For the string "desarrollo", search the entries below and copy every line where it appears.

- [Entries provided]
□ □ □ □
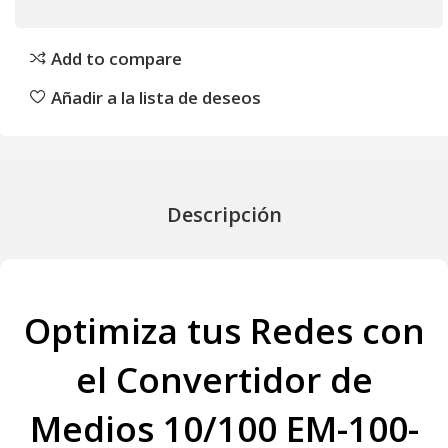
Add to compare
Añadir a la lista de deseos
Descripción
Optimiza tus Redes con
el Convertidor de
Medios 10/100 EM-100-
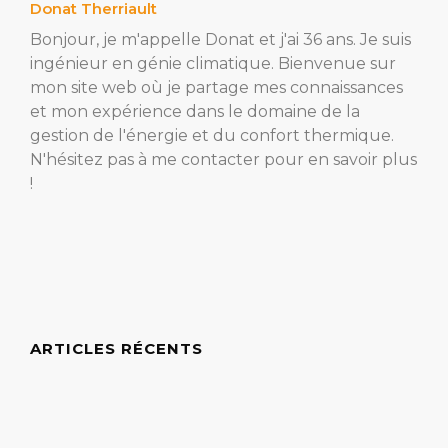
Donat Therriault
Bonjour, je m'appelle Donat et j'ai 36 ans. Je suis
ingénieur en génie climatique. Bienvenue sur
mon site web où je partage mes connaissances
et mon expérience dans le domaine de la
gestion de l'énergie et du confort thermique.
N'hésitez pas à me contacter pour en savoir plus
!
ARTICLES RÉCENTS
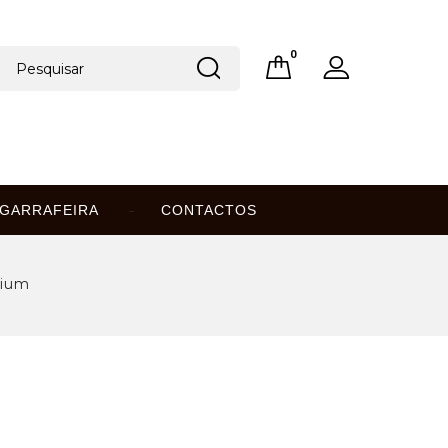
0
GARRAFEIRA
CONTACTOS
mium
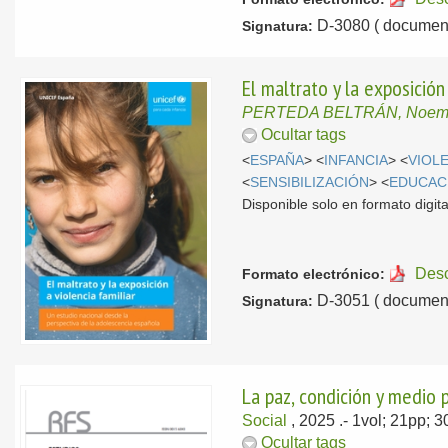
D-3080 ( document
Signatura:
El maltrato y la exposició
PERTEDA BELTRÁN, Noem
Ocultar tags
<
ESPAÑA
> <
INFANCIA
> <
VIOL
<
SENSIBILIZACIÓN
> <
EDUCAC
Disponible solo en formato digita
Des
Formato electrónico:
D-3051 ( document
Signatura:
La paz, condición y medio 
Social
, 2025
.- 1vol; 21pp; 
Ocultar tags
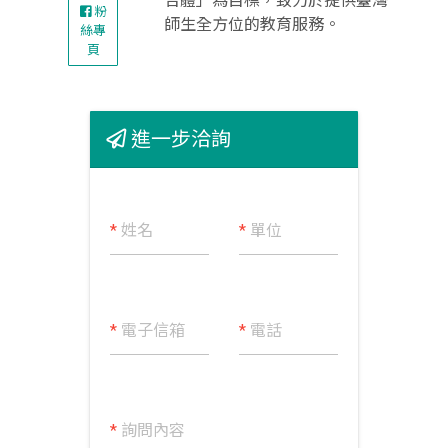
合體」為目標，致力於提供臺灣
粉
師生全方位的教育服務。
絲專
頁
進一步洽詢
*
姓名
*
單位
*
電子信箱
*
電話
*
詢問內容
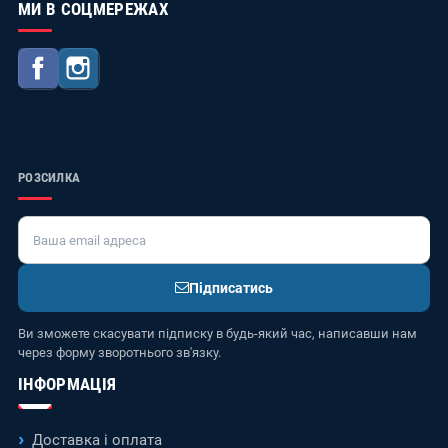
МИ В СОЦМЕРЕЖАХ
Facebook
Instagram
РОЗСИЛКА
Підписатись
Ви зможете скасувати підписку в будь-який час, написавши нам
через форму зворотнього зв'язку.
ІНФОРМАЦІЯ
Доставка і оплата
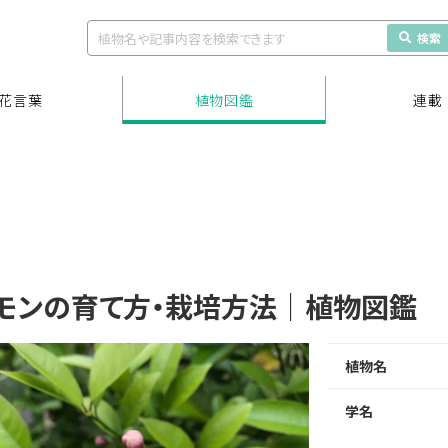
検索
花言葉
植物図鑑
連載
モンの育て方・栽培方法｜植物図鑑
植物名
学名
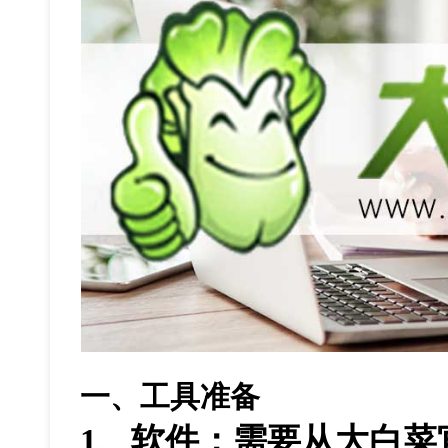
一、工具准备
1
、软件：需要从大白菜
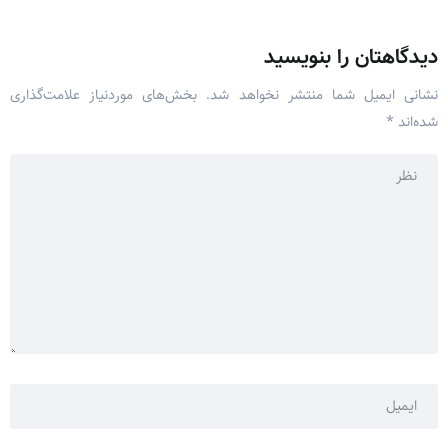
دیدگاهتان را بنویسید
نشانی ایمیل شما منتشر نخواهد شد.
بخش‌های موردنیاز علامت‌گذاری
شده‌اند
*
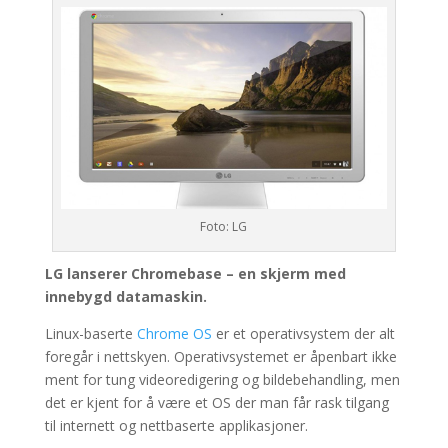
Foto: LG
LG lanserer Chromebase – en skjerm med
innebygd datamaskin.
Linux-baserte
Chrome OS
er et operativsystem der alt
foregår i nettskyen. Operativsystemet er åpenbart ikke
ment for tung videoredigering og bildebehandling, men
det er kjent for å være et OS der man får rask tilgang
til internett og nettbaserte applikasjoner.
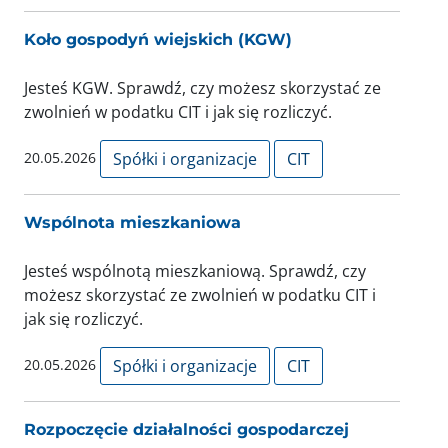
Koło gospodyń wiejskich (KGW)
Jesteś KGW. Sprawdź, czy możesz skorzystać ze
zwolnień w podatku CIT i jak się rozliczyć.
20.05.2026
Spółki i organizacje
CIT
Wspólnota mieszkaniowa
Jesteś wspólnotą mieszkaniową. Sprawdź, czy
możesz skorzystać ze zwolnień w podatku CIT i
jak się rozliczyć.
20.05.2026
Spółki i organizacje
CIT
Rozpoczęcie działalności gospodarczej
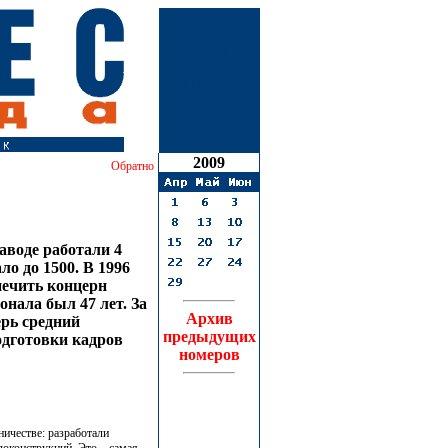
26
июня
2009
Обратно
аводе работали 4
ло до 1500. В 1996
спечить концерн
онала был 47 лет. За
Архив
ерь средний
предыдущих
одготовки кадров
номеров
ичестве: разработали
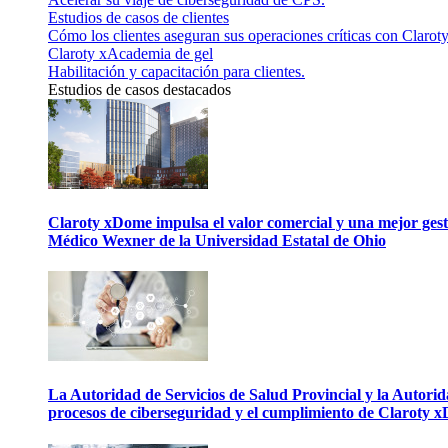
Estudios de casos de clientes
Cómo los clientes aseguran sus operaciones críticas con Claroty
Claroty xAcademia de gel
Habilitación y capacitación para clientes.
Estudios de casos destacados
Claroty xDome impulsa el valor comercial y una mejor gesti
Médico Wexner de la Universidad Estatal de Ohio
La Autoridad de Servicios de Salud Provincial y la Autori
procesos de ciberseguridad y el cumplimiento de Claroty 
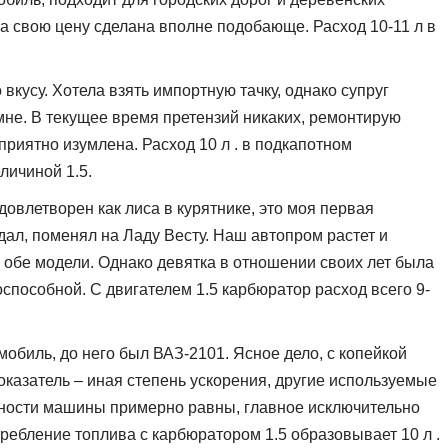
за свою цену сделана вполне подобающе. Расход 10-11 л в
вкусу. Хотела взять импортную тачку, однако супруг
мне. В текущее время претензий никаких, ремонтирую
приятно изумлена. Расход 10 л . в подкапотном
личиной 1.5.
овлетворен как лиса в курятнике, это моя первая
дал, поменял на Ладу Весту. Наш автопром растет и
ь обе модели. Однако девятка в отношении своих лет была
пособной. С двигателем 1.5 карбюратор расход всего 9-
мобиль, до него был ВАЗ-2101. Ясное дело, с копейкой
оказатель – иная степень ускорения, другие используемые
льности машины примерно равны, главное исключительно
требление топлива с карбюратором 1.5 образовывает 10 л .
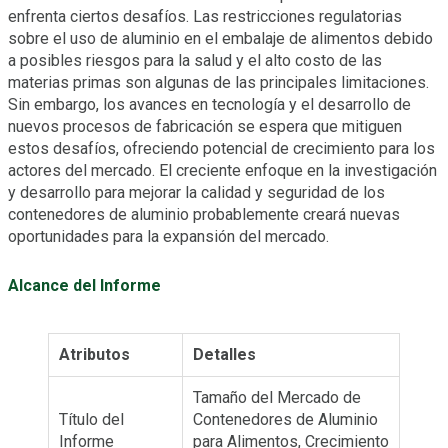
enfrenta ciertos desafíos. Las restricciones regulatorias
sobre el uso de aluminio en el embalaje de alimentos debido
a posibles riesgos para la salud y el alto costo de las
materias primas son algunas de las principales limitaciones.
Sin embargo, los avances en tecnología y el desarrollo de
nuevos procesos de fabricación se espera que mitiguen
estos desafíos, ofreciendo potencial de crecimiento para los
actores del mercado. El creciente enfoque en la investigación
y desarrollo para mejorar la calidad y seguridad de los
contenedores de aluminio probablemente creará nuevas
oportunidades para la expansión del mercado.
Alcance del Informe
Atributos
Detalles
Tamaño del Mercado de
Título del
Contenedores de Aluminio
Informe
para Alimentos, Crecimiento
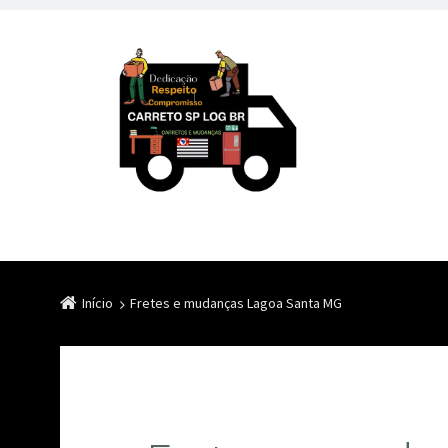
Início
Fretes e mudanças Lagoa Santa MG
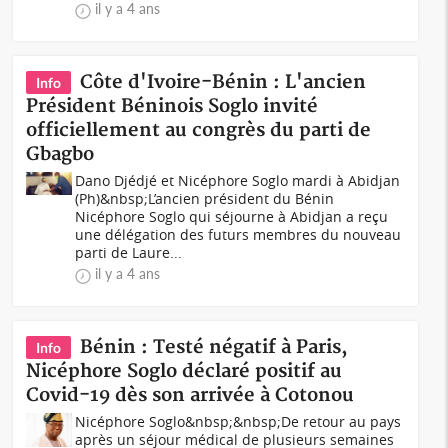
il y a 4 ans
Côte d'Ivoire-Bénin : L'ancien
Info
Président Béninois Soglo invité
officiellement au congrès du parti de
Gbagbo
Dano Djédjé et Nicéphore Soglo mardi à Abidjan
(Ph)&nbsp;L’ancien président du Bénin
Nicéphore Soglo qui séjourne à Abidjan a reçu
une délégation des futurs membres du nouveau
parti de Laure...
il y a 4 ans
Bénin : Testé négatif à Paris,
Info
Nicéphore Soglo déclaré positif au
Covid-19 dès son arrivée à Cotonou
Nicéphore Soglo&nbsp;&nbsp;De retour au pays
après un séjour médical de plusieurs semaines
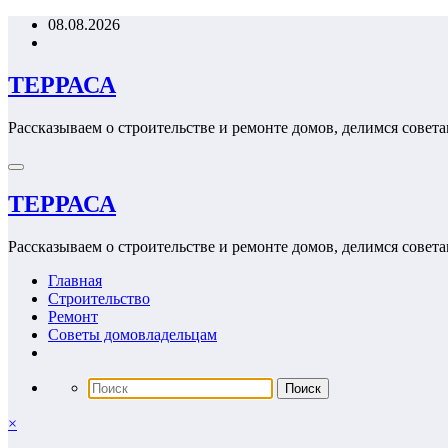
Перейти
08.08.2026
к
содержимому
ТЕРРАСА
Рассказываем о строительстве и ремонте домов, делимся совета
ТЕРРАСА
Рассказываем о строительстве и ремонте домов, делимся совета
Главная
Строительство
Ремонт
Советы домовладельцам
×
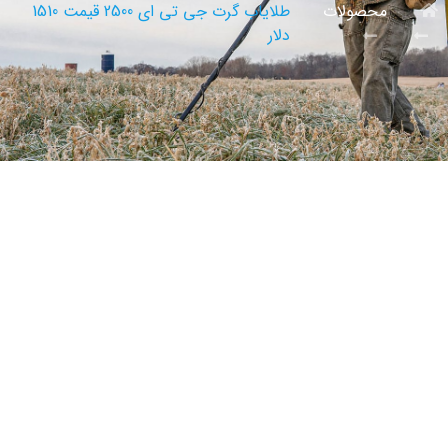
محصولات
طلایاب گرت جی تی ای 2500 قیمت 1510
دلار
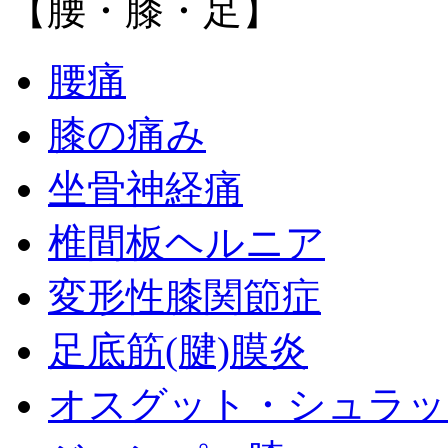
【腰・膝・足】
腰痛
膝の痛み
坐骨神経痛
椎間板ヘルニア
変形性膝関節症
足底筋(腱)膜炎
オスグット・シュラッ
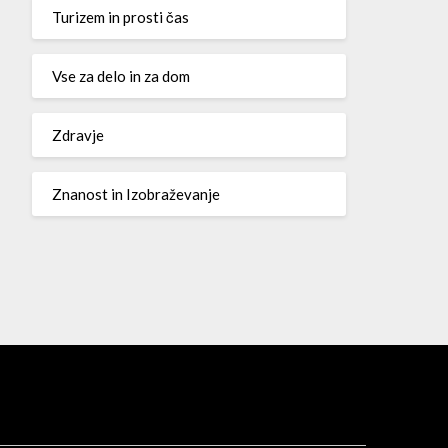
Turizem in prosti čas
Vse za delo in za dom
Zdravje
Znanost in Izobraževanje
□ □ □ □
- [Written answer]
Sin embargo, los avances en tecnología y el desarrollo de
y desarrollo para mejorar la calidad y seguridad de los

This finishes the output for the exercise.